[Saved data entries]
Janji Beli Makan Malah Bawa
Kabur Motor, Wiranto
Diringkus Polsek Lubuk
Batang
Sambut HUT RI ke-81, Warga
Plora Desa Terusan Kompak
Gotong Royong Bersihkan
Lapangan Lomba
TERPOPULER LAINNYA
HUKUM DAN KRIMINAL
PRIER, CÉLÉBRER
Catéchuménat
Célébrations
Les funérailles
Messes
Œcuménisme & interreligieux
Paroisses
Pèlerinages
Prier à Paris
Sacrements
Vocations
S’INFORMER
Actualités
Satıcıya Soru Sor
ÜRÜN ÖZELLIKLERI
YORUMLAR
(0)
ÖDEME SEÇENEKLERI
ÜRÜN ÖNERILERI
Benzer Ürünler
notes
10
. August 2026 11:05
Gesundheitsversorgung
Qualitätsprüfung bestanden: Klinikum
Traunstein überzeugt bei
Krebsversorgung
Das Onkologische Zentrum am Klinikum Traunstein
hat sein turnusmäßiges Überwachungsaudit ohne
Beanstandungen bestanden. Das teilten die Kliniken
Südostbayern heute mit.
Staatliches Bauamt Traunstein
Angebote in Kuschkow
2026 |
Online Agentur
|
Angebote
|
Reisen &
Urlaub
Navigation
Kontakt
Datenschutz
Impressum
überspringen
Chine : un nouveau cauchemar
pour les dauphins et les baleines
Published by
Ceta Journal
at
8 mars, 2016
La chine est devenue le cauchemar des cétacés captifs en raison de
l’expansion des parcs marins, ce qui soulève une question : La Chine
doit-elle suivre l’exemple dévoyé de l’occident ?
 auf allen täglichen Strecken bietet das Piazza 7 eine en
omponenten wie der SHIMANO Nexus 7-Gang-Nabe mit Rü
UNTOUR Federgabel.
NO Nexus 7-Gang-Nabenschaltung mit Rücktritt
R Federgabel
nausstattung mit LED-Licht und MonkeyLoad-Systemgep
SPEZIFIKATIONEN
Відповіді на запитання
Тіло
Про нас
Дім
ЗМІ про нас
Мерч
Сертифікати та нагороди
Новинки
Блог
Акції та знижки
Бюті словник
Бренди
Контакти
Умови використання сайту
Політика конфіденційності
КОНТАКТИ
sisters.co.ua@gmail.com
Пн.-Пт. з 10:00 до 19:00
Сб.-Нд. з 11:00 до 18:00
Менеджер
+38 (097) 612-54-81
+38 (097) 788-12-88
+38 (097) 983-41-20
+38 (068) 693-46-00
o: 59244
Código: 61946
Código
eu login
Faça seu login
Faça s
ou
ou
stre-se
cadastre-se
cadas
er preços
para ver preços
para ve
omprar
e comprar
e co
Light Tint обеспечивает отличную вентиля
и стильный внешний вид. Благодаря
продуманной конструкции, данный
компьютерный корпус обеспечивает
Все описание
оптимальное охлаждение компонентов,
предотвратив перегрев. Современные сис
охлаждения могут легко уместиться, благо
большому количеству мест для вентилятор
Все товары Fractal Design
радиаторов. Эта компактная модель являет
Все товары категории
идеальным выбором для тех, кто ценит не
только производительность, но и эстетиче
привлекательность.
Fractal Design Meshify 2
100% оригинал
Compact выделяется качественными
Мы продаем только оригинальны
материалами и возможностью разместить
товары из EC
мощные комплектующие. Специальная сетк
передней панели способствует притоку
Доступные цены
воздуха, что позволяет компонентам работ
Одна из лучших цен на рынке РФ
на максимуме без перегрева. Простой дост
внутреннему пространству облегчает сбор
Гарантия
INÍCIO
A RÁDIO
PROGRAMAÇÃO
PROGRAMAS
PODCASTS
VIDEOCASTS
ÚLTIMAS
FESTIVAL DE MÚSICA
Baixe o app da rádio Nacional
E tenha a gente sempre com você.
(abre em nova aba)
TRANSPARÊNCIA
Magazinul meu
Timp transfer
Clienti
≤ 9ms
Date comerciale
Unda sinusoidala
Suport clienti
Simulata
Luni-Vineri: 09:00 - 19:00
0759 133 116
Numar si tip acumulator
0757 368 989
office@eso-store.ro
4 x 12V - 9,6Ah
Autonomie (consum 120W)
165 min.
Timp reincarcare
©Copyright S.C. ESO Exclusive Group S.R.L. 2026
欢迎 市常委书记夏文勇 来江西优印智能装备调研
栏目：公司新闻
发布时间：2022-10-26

▶ _PROBLEM_:
Return the records exactly, every line included.

▶ _ANSWER BOX_:
Janji Beli Makan Malah Bawa
Kabur Motor, Wiranto
Diringkus Polsek Lubuk
Batang
Sambut HUT RI ke-81, Warga
Plora Desa Terusan Kompak
Gotong Royong Bersihkan
Lapangan Lomba
TERPOPULER LAINNYA
HUKUM DAN KRIMINAL
PRIER, CÉLÉBRER
Catéchuménat
Célébrations
Les funérailles
Messes
Œcuménisme & interreligieux
Paroisses
Pèlerinages
Prier à Paris
Sacrements
Vocations
S’INFORMER
Actualités
Satıcıya Soru Sor
ÜRÜN ÖZELLIKLERI
YORUMLAR
(0)
ÖDEME SEÇENEKLERI
ÜRÜN ÖNERILERI
Benzer Ürünler
notes
10
. August 2026 11:05
Gesundheitsversorgung
Qualitätsprüfung bestanden: Klinikum
Traunstein überzeugt bei
Krebsversorgung
Das Onkologische Zentrum am Klinikum Traunstein
hat sein turnusmäßiges Überwachungsaudit ohne
Beanstandungen bestanden. Das teilten die Kliniken
Südostbayern heute mit.
Staatliches Bauamt Traunstein
Angebote in Kuschkow
2026 |
Online Agentur
|
Angebote
|
Reisen &
Urlaub
Navigation
Kontakt
Datenschutz
Impressum
überspringen
Chine : un nouveau cauchemar
pour les dauphins et les baleines
Published by
Ceta Journal
at
8 mars, 2016
La chine est devenue le cauchemar des cétacés captifs en raison de
l’expansion des parcs marins, ce qui soulève une question : La Chine
doit-elle suivre l’exemple dévoyé de l’occident ?
 auf allen täglichen Strecken bietet das Piazza 7 eine en
omponenten wie der SHIMANO Nexus 7-Gang-Nabe mit Rü
UNTOUR Federgabel.
NO Nexus 7-Gang-Nabenschaltung mit Rücktritt
R Federgabel
nausstattung mit LED-Licht und MonkeyLoad-Systemgep
SPEZIFIKATIONEN
Відповіді на запитання
Тіло
Про нас
Дім
ЗМІ про нас
Мерч
Сертифікати та нагороди
Новинки
Блог
Акції та знижки
Бюті словник
Бренди
Контакти
Умови використання сайту
Політика конфіденційності
КОНТАКТИ
sisters.co.ua@gmail.com
Пн.-Пт. з 10:00 до 19:00
Сб.-Нд. з 11:00 до 18:00
Менеджер
+38 (097) 612-54-81
+38 (097) 788-12-88
+38 (097) 983-41-20
+38 (068) 693-46-00
o: 59244
Código: 61946
Código
eu login
Faça seu login
Faça s
ou
ou
stre-se
cadastre-se
cadas
er preços
para ver preços
para ve
omprar
e comprar
e co
Light Tint обеспечивает отличную вентиля
и стильный внешний вид. Благодаря
продуманной конструкции, данный
компьютерный корпус обеспечивает
Все описание
оптимальное охлаждение компонентов,
предотвратив перегрев. Современные сис
охлаждения могут легко уместиться, благо
большому количеству мест для вентилятор
Все товары Fractal Design
радиаторов. Эта компактная модель являет
Все товары категории
идеальным выбором для тех, кто ценит не
только производительность, но и эстетиче
привлекательность.
Fractal Design Meshify 2
100% оригинал
Compact выделяется качественными
Мы продаем только оригинальны
материалами и возможностью разместить
товары из EC
мощные комплектующие. Специальная сетк
передней панели способствует притоку
Доступные цены
воздуха, что позволяет компонентам работ
Одна из лучших цен на рынке РФ
на максимуме без перегрева. Простой дост
внутреннему пространству облегчает сбор
Гарантия
INÍCIO
A RÁDIO
PROGRAMAÇÃO
PROGRAMAS
PODCASTS
VIDEOCASTS
ÚLTIMAS
FESTIVAL DE MÚSICA
Baixe o app da rádio Nacional
E tenha a gente sempre com você.
(abre em nova aba)
TRANSPARÊNCIA
Magazinul meu
Timp transfer
Clienti
≤ 9ms
Date comerciale
Unda sinusoidala
Suport clienti
Simulata
Luni-Vineri: 09:00 - 19:00
0759 133 116
Numar si tip acumulator
0757 368 989
office@eso-store.ro
4 x 12V - 9,6Ah
Autonomie (consum 120W)
165 min.
Timp reincarcare
©Copyright S.C. ESO Exclusive Group S.R.L. 2026
欢迎 市常委书记夏文勇 来江西优印智能装备调研
栏目：公司新闻
发布时间：2022-10-26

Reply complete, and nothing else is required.